Mr. Freeman : Absolutely not. The safety of the railways, which has been the pre-eminent concern of the British Railways Board in recent years, will continue. A privatised railway will be as safe as, if not safer than, a publicly owned railway. As for the investigation of accidents, there will be no change. Her Majesty's inspectorate will continue to focus on the cause of each accident, not initially on seeking to apportion blame.
Mr. Forman : Is my right hon. Friend aware that my rail-travelling constituents will expect nothing less than that the interests of safety will be paramount in the new arrangements of British Rail ? Can he assure me and my constituents that sufficient provision will be made for infrastructure investment in British Rail once Railtrack is really operational ? It is important that we deal with the problems of signal failure and the like in a manner that enables people to travel to and from work reliably.
Mr. Freeman : As a result of the reforms, Railtrack's investment budget, which will be higher this year than for comparable types of investment last year by British Rail, will be protected by its own depreciation flow. Therefore, it will generate sufficient funds to maintain a high level of investment in the infrastructure. We expect that to be £500 million in the existing railway this year, £600 million next year and £750 million the year after.

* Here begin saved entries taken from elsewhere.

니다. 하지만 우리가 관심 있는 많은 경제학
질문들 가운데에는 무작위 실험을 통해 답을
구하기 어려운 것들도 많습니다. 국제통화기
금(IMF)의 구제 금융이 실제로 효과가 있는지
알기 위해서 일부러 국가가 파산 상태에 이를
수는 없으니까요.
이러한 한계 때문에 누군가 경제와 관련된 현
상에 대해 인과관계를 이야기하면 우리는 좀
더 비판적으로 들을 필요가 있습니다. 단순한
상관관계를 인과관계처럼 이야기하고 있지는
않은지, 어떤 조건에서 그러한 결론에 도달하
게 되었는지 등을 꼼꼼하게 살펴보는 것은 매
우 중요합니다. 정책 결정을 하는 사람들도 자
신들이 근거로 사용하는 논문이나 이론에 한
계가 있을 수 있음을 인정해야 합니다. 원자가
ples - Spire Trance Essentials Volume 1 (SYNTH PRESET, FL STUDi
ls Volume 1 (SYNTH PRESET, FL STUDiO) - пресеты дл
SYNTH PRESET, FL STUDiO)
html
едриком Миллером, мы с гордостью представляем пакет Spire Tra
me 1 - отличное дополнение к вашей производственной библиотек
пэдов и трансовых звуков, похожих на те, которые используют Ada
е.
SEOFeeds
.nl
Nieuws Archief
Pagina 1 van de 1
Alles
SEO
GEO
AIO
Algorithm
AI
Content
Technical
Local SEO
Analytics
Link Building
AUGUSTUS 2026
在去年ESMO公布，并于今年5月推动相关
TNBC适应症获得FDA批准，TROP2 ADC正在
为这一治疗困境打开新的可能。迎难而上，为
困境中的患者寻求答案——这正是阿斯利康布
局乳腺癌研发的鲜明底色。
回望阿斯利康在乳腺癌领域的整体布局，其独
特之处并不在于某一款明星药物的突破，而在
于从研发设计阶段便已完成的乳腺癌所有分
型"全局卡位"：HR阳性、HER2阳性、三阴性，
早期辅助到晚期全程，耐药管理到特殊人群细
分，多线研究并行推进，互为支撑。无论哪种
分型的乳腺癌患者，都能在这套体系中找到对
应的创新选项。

Mr. Wilson : Does the Minister accept that Opposition Members welcome hearing his Back Benchers already begging for mercy from the implications of rail privatisation, which, of course, played a significant part in the humilation of the Tory party last Thursday ? Does he accept that the biggest threat to rail safety is the wanton breaking up of experienced teams of railway personnel ? How does he defend the fact that £303 million of taxpayers' money--almost half the amount needed for the refurbishment of the entire west coast main line--has been spent not on railways but on redundancy and early retirement payments to more than 13,000 railway workers ? Instead of breaking up, contractorising and fragmenting the railways, will the Minister put that kind of money into
Column 3investment in the railways, which is threatened and undermined by the procedure that he is going through at the moment ?
Mr. Freeman : The hon. Gentleman has never understood the difference between the wisdom of investing in infrastructure and improving the productivity of the railways. The reduction of 13,000 in the staff of British Railways, with no effect at all on the operational efficiency of the railways, is a good investment.
5. Mr. Matthew Banks : To ask the Secretary of State for Transport what representations he has received concerning the United States/United Kingdom bilateral air agreements relating to the separation of negotiations for routes into London Heathrow and regional gateways.
The Secretary of State for Transport (Mr. John MacGregor) : I have received representations on a number of issues relating to the bilateral negotiations and continue to try to get the talks restarted.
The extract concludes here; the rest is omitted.